Hikayeleri altı yıl önce Karayip denizinde seferlerini yapan bir gemide başladı. Henüz birinin 2.Kaptan diğerinin de 4.Kaptan olduğu gemide günler yoğun ve tempolu geçmekte ancak bulunan her fırsatta da gezme ve eğlenceden ödün verilmemekte idi. Deniz hayatının zorluklarını kelimelere dökmek gerçekten zor. Fırtınalı ve karanlık gecelerin, uçsuz bucaksız okyanusların, uykusuz saatlerin ardında beklenen bambaşka ülkelere ait limanların güzelliklerini yaşamak ise paha biçilemez.
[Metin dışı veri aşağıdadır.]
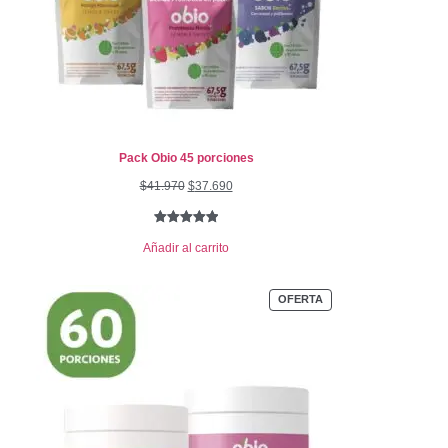
Pack Obio 45 porciones
$
41.970
$
37.690
Valorado
1
Añadir al carrito
con
5.00
de
5 en base
a
valoración
OFERTA
de un
cliente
Aynı gün içinde kahvaltının Guatemala’da yapılıp akşam yemeğinin Honduras’ta yendiği, bir gün New Orleans sokaklarında gezilirken ertesi hafta Kolombiya veya Kosta Rika plajlarında yüzüldüğü günlerin çiftimizin birlikteliğinin başlamasında etkisi olmuştur şüphesiz.
Bahsettiğimiz bu günlerden yaklaşık bir sene sonra çiftimiz nişanlandı ve bunun da bir sene sonrasında evlendiler ve kariyerlerine el ele, son sürat dört sene daha devam ettiler. Bu süreçte dünyanın etrafını kaç kere dolandıklarını saymamışlardır muhtemelen ancak bu hızlı gidişata da bir dur demek değil mi? Bunu demek de küçük bir mucizeye nasip oldu.
Gülsüm’ün gemiden ayrılmasından bir hafta sonra limanda iken Ceyhun eşinden mutlu haberi aldı.
Böyle bir haberin vereceği mutluluğu da, bu haberi uzakta almanın yaratacağı duygu karmaşasını da tarife imkan yok. Gülsüm üç haftalık hamile idi. Sonrasında Ceyhun beş hafta daha sefere devam etmek durumunda kalacaktı. Zira gemi Hindistan limanına yanaşıp yükünü boşalttıktan sonra Brezilya’ya gidecek ve bu seyir 29 gün sürecekti.
Çift, hamileliğin sekizinci haftasında tekrar bir araya geldi ve doktorlarının değerli kılavuzluğunda bu süreci mutlu bir şekilde geçiriyorlar. Bazı eskiler der ki denizciden eş olmaz. Peki iki denizcinin evliliği söz konusu olduğunda durum ne olur? Bizce şahane oldu.